HOW TO COMPLETE THIS TASK: Go through the entries below and say how many lines contain the string "черный"; write only that number.

⟨

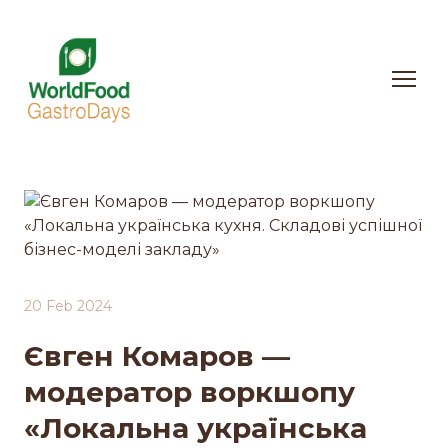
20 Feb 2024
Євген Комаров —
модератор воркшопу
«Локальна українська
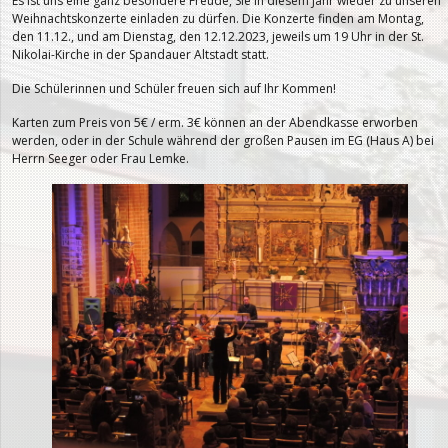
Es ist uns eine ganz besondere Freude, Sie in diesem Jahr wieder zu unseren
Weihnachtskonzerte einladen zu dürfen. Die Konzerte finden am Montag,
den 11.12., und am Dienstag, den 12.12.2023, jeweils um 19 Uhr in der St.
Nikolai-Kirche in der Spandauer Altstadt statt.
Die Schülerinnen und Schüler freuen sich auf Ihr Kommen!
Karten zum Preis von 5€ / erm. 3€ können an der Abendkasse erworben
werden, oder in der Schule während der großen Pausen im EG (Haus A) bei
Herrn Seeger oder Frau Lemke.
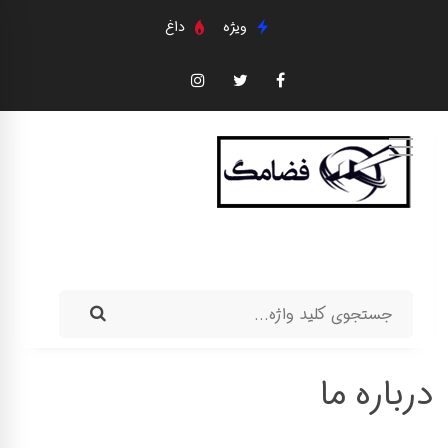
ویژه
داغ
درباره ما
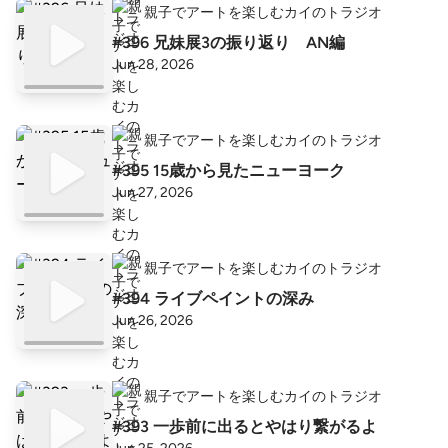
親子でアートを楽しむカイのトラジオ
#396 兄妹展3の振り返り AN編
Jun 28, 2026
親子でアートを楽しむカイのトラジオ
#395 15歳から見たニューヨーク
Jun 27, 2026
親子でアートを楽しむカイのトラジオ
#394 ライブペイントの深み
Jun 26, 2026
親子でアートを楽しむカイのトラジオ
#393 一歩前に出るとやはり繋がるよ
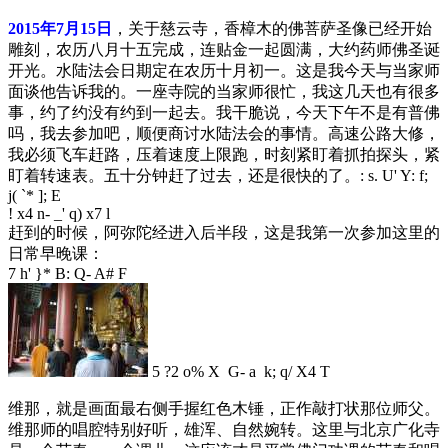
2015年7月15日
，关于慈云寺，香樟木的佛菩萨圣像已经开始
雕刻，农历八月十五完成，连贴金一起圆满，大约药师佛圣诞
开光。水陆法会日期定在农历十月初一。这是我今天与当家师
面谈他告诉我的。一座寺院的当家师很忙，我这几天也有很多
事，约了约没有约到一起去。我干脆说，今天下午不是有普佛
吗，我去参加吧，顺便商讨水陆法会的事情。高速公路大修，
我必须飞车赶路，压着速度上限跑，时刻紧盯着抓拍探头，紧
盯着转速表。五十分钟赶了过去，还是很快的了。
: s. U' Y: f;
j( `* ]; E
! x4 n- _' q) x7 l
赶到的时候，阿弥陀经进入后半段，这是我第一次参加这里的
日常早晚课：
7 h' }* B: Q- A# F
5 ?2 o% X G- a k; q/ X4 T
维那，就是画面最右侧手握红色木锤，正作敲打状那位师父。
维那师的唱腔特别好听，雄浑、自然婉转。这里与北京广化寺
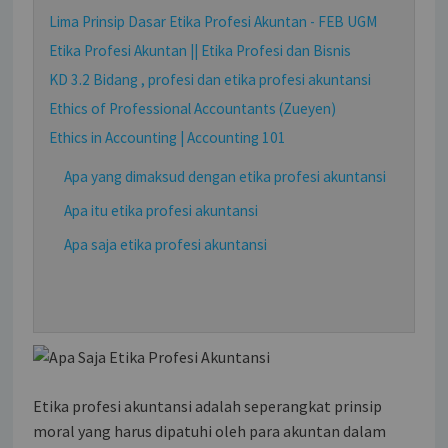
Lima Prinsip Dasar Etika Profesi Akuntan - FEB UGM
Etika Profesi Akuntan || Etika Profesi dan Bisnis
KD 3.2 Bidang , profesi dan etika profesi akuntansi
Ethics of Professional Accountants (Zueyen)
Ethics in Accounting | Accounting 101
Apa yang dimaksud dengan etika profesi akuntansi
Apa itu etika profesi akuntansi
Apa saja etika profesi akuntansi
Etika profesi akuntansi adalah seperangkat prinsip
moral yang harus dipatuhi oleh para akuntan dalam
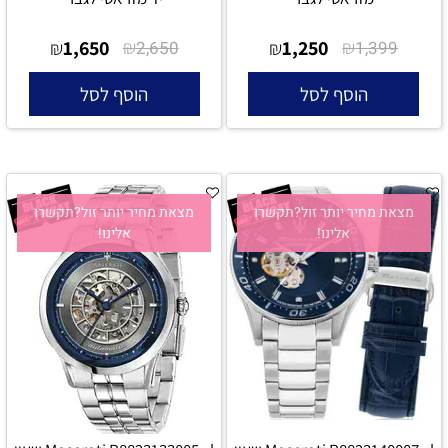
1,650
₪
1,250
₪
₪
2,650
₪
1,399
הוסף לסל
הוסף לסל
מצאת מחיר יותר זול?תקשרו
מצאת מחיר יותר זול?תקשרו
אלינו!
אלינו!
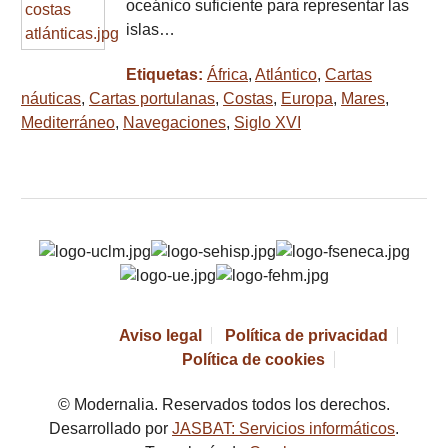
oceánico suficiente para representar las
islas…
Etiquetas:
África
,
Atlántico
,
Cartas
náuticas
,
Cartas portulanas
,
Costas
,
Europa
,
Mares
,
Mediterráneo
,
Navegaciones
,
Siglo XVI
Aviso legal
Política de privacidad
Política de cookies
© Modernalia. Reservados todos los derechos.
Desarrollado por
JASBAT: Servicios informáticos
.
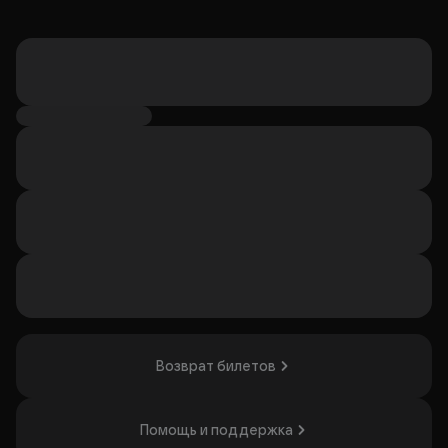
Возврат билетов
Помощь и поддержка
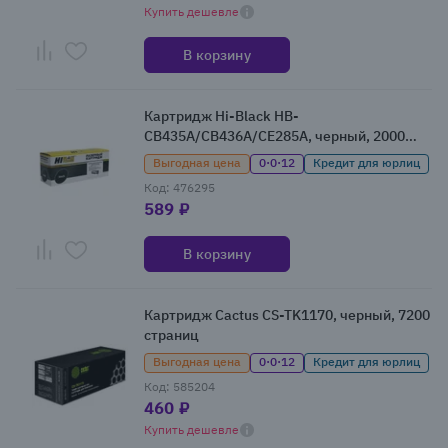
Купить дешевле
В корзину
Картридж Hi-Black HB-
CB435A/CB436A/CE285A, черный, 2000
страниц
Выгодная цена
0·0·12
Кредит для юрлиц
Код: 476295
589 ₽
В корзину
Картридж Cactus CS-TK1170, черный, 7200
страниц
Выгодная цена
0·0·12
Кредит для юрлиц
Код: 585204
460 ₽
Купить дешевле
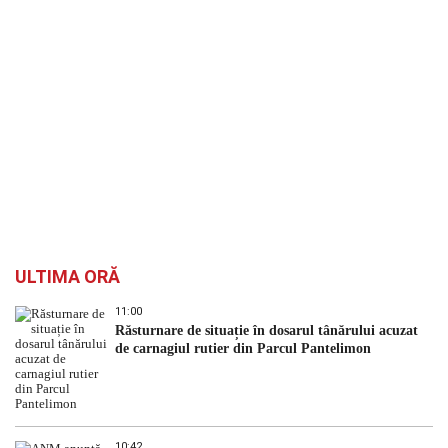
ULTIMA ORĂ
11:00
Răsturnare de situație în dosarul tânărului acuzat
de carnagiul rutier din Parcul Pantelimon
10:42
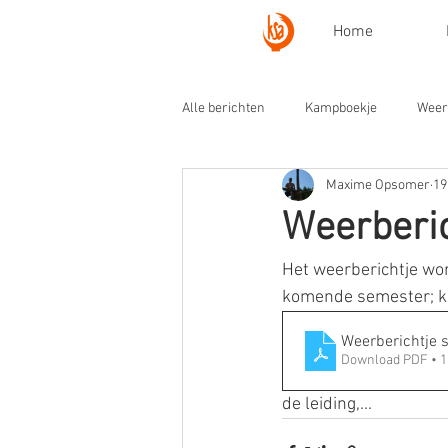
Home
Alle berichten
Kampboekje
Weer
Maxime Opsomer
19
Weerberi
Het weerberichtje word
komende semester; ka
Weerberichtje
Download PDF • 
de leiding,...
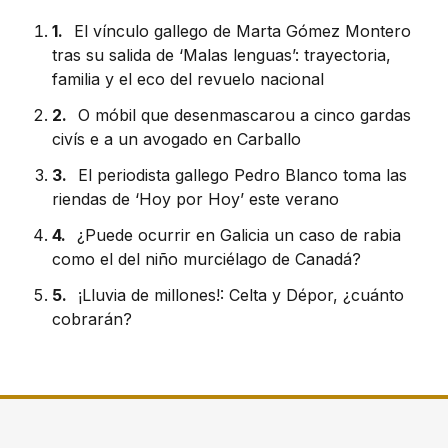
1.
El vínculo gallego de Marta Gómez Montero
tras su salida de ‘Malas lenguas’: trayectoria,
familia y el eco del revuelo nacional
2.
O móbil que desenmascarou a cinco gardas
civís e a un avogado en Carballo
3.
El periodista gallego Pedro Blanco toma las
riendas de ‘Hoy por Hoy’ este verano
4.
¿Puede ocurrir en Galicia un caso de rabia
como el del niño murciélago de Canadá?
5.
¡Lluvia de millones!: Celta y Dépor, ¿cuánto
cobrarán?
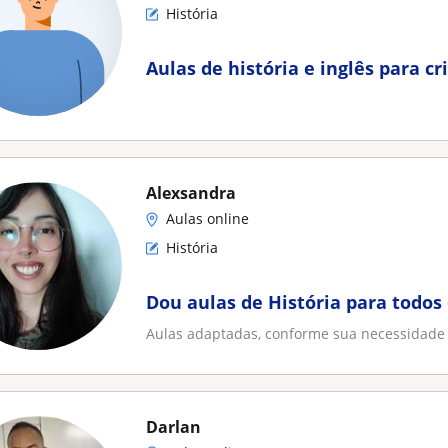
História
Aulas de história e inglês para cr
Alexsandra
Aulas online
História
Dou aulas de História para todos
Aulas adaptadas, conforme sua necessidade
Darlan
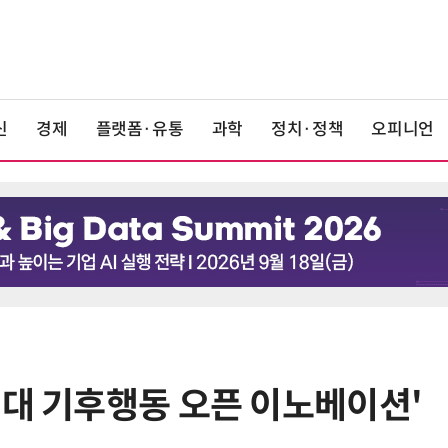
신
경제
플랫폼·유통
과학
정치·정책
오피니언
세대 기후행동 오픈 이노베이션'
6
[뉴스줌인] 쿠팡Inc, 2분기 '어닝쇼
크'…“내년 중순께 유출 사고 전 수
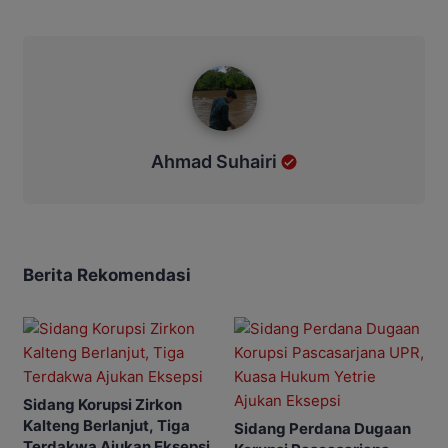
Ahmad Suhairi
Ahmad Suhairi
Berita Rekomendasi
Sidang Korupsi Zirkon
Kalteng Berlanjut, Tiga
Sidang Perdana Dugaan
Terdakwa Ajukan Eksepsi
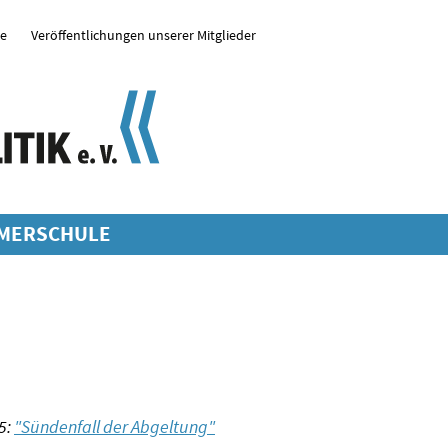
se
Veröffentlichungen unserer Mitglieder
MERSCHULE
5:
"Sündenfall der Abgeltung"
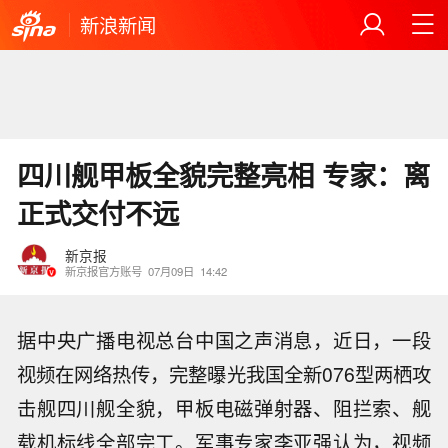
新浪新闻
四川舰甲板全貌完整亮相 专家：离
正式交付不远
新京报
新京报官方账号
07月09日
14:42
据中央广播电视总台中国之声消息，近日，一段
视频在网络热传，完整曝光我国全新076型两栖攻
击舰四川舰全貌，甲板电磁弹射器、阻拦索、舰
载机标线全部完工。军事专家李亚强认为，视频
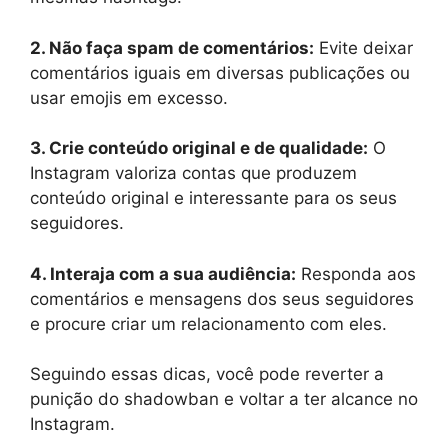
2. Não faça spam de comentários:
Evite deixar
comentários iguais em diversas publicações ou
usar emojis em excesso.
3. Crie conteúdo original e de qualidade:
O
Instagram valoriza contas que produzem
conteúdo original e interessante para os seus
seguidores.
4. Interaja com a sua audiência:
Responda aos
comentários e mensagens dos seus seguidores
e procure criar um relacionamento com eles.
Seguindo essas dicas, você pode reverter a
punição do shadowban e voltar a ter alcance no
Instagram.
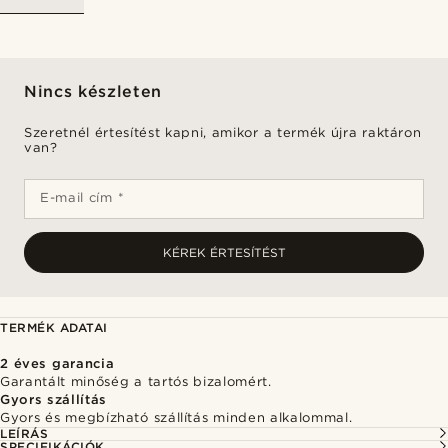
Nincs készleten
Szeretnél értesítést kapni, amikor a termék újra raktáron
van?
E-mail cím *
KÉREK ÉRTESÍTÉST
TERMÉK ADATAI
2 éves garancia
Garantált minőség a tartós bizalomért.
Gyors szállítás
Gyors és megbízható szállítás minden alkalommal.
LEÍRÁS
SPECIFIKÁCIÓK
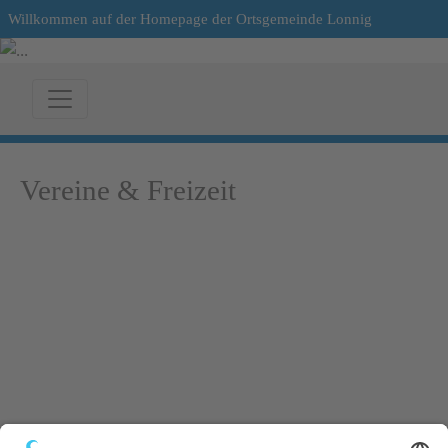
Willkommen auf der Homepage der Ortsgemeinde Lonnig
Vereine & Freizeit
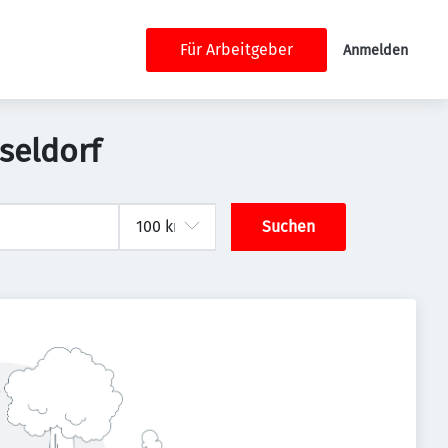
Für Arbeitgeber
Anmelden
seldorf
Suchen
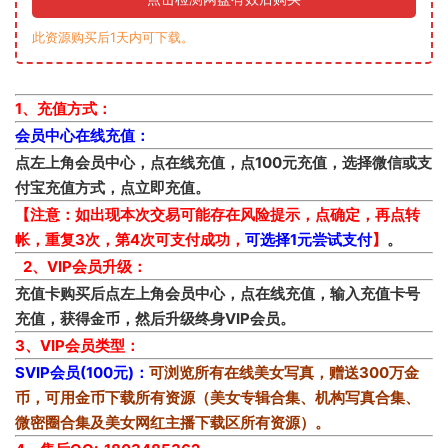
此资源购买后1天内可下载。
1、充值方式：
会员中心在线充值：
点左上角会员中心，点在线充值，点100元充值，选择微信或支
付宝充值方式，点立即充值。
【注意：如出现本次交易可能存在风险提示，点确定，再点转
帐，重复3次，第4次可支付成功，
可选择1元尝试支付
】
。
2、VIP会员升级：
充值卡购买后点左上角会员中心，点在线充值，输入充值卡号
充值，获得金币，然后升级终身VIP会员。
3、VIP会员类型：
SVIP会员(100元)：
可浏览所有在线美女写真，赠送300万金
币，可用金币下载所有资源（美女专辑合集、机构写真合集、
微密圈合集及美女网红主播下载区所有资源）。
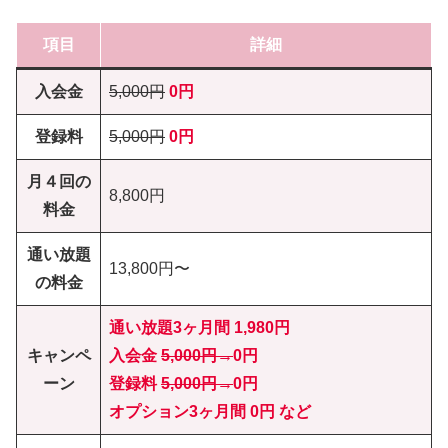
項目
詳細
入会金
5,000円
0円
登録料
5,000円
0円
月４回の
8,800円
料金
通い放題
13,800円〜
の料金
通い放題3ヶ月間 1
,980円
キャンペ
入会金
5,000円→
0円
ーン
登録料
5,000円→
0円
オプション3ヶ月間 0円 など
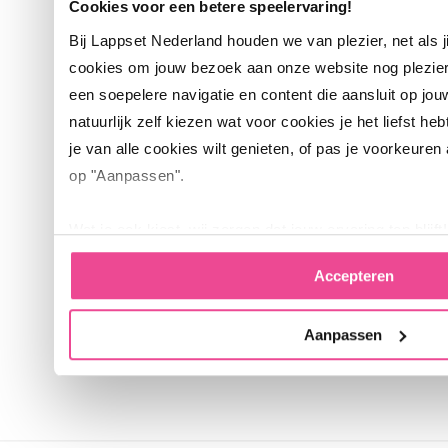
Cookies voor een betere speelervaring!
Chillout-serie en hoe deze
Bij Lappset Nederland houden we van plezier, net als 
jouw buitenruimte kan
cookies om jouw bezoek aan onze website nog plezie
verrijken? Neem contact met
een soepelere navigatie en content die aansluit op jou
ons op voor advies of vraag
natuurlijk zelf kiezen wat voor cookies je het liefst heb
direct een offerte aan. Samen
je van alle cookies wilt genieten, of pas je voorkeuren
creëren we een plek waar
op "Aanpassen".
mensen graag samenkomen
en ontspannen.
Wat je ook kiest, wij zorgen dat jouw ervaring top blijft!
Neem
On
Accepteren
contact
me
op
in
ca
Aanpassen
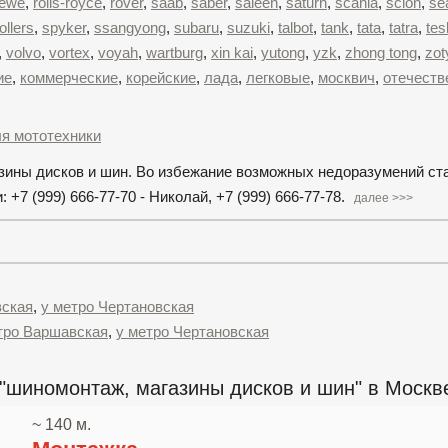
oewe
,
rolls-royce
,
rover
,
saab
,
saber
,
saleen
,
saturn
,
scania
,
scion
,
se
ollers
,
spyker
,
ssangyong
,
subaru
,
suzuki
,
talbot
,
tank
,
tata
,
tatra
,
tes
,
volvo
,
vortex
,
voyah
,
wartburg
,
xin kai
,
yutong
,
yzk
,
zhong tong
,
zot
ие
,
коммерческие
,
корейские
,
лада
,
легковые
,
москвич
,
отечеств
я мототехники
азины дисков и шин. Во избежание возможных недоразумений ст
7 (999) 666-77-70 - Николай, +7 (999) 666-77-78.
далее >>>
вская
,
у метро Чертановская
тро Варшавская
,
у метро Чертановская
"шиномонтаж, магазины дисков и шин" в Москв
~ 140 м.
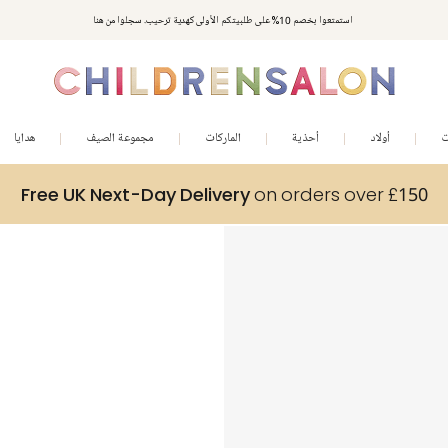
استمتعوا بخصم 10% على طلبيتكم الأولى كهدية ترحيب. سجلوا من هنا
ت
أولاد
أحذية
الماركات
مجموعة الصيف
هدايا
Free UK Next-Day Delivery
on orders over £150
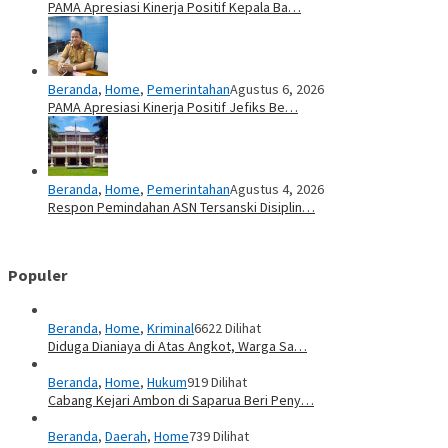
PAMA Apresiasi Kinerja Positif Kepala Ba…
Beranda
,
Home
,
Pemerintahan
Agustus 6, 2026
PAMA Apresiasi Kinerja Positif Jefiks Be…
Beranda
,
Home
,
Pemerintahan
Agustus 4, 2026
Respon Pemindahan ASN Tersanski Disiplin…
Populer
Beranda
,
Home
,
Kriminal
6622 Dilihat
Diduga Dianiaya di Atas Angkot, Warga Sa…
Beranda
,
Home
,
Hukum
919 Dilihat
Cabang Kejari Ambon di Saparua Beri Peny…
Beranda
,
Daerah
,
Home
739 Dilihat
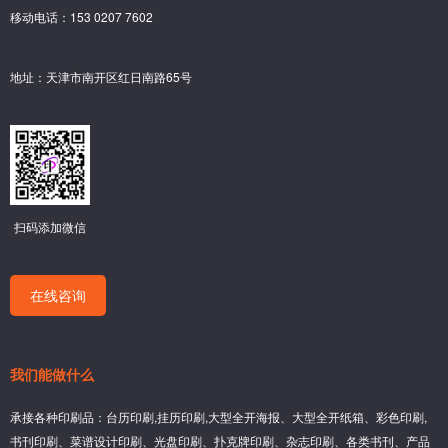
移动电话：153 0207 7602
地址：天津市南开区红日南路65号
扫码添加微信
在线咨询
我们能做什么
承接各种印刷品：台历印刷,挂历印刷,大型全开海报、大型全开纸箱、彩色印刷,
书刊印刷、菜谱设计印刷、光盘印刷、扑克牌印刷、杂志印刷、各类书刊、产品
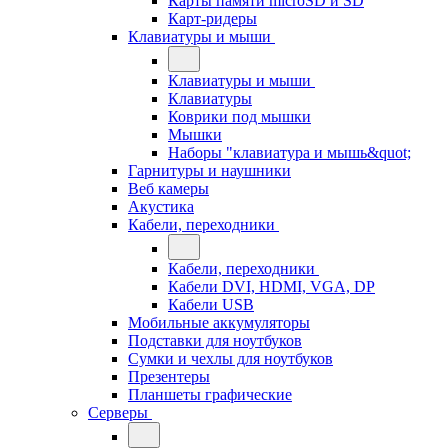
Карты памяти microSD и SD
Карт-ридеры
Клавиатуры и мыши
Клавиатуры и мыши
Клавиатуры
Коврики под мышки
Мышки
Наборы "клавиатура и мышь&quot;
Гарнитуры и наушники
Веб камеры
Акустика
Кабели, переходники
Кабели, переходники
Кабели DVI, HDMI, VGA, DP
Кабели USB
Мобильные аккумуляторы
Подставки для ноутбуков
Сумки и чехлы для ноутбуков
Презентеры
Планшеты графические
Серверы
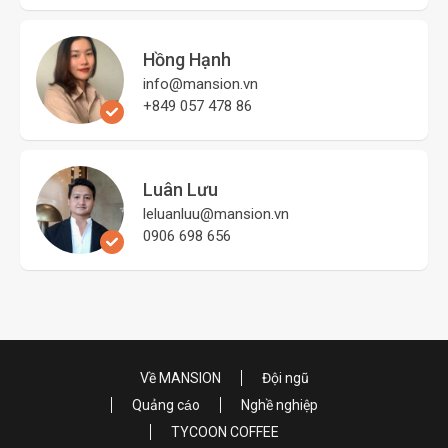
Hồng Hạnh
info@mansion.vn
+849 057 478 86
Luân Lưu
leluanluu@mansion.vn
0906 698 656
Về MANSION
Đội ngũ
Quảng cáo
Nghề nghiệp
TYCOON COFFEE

⟩

ANSWER BOX: 2